Männergesundheitin der Urologie Dr. med. univ. Bayer in Kempten

Männergesundheit

Wechseljahre des Mannes

Auch Männer können in die Wechseljahre kommen. Dies beschreiben die folgenden Begriffe:

  • Aging male
  • Klimakterium virile, PADAM
  • Testopause
  • Andropause


All dies sind Begriffe, die alle die gleichen Beschwerden des Mannes über 40 beschreiben können.
Diese sind:

  • Sexuelle Funktionsstörungen
  • Nachlassen der Libido
  • Unfruchtbarkeit, Rückbildung der Muskulatur und Zunahme des Körperfettanteils, v.a in der Bauchregion
  • Nachlassende körperliche Leistungsfähigkeit
  • Psychische Beschwerden wie Müdigkeit, Unwohlsein oder depressive Verstimmungen mit Antriebsstörungen, Konzentrationsstörungen Haut und Haarveränderungen


Ursächlich ist ein Nachlassen der Testosteronproduktion. Ab dem 40. Lebensjahr nimmt der Testosteronspiegel pro Jahr um 1-2 % ab.

Etwa ab dem 40. bis 45. Lebensjahr können die Wechseljahre des Mannes eintreten und sich durch die oben beschriebenen Symptome bemerkbar machen. Betroffen sind in aller Regel Männer ab dem 45. Lebensjahr. Sie sind auf dem Gipfel Ihrer Schaffenskraft, haben in aller Regel beruflichen und wirtschaftlichen Erfolg erlangt und geraten durch die auftretenden Symptome, welche sich meist schleichend einstellen, unter zum Teil erheblichen Leidensdruck.

Testosteron ist das Sexualhormon des Mannes. Es wird in den Leydigschen Zwischenzellen des Hodens gebildet. Dies sind spezielle Zellen im Hodengewebe, welche den Großteil des Testosterons produzieren.

Die Ausschüttung der Androgene ist mit einem komplexen Regelkreis verbunden. Diesen zu erklären überschreitet den Rahmen hier.

Bei den betroffenen Männern ist dieser Regelkreis verändert. Der erniedrigte  Testosteronspiegel kann keinen stimulierenden Effekt auf die vermehrte Produktion des Testosterons ausüben.


Wie häufig tritt Testosteronmangel bei alternden Männern auf, und wann ist er behandlungsbedürftig?
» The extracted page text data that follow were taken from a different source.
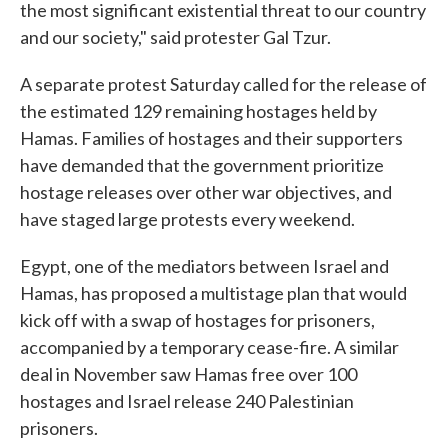
the most significant existential threat to our country
and our society," said protester Gal Tzur.
A separate protest Saturday called for the release of
the estimated 129 remaining hostages held by
Hamas. Families of hostages and their supporters
have demanded that the government prioritize
hostage releases over other war objectives, and
have staged large protests every weekend.
Egypt, one of the mediators between Israel and
Hamas, has proposed a multistage plan that would
kick off with a swap of hostages for prisoners,
accompanied by a temporary cease-fire. A similar
deal in November saw Hamas free over 100
hostages and Israel release 240 Palestinian
prisoners.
Untersuchungen haben gezeigt, dass der Serum -Testosteronspiegel bei Männern linear ab dem 40. Lebensjahr abfällt. 15 % - 20 % der Männer über 50 Jahren weisen einen erniedrigten Testosteronspiegel auf. Bei Männern über 50 liegen bereits 15 - 20 % mit einem Serum-Testosteronspiegel unterhalb der als normal geltenden Werte. Der Serumsspiegel für Testosteron liegt zwischen 2 und 8 ng / ml. Dies bedeutet natürlich nicht, dass 20 % der männlichen Bevölkerung einer Hormonbehandlung bedürfen.

Die gemessenen Laborwerte sind Durchschnittswerte und sind sehr stark von äußeren Faktoren abhängig. Testosteron wird pulsartig ausgeschüttet. Die Hormonproduktion ist weiterhin von äußeren Faktoren wie Ernährung, körperlicher Bewegung, Stress und emotionalen Belastungen abhängig.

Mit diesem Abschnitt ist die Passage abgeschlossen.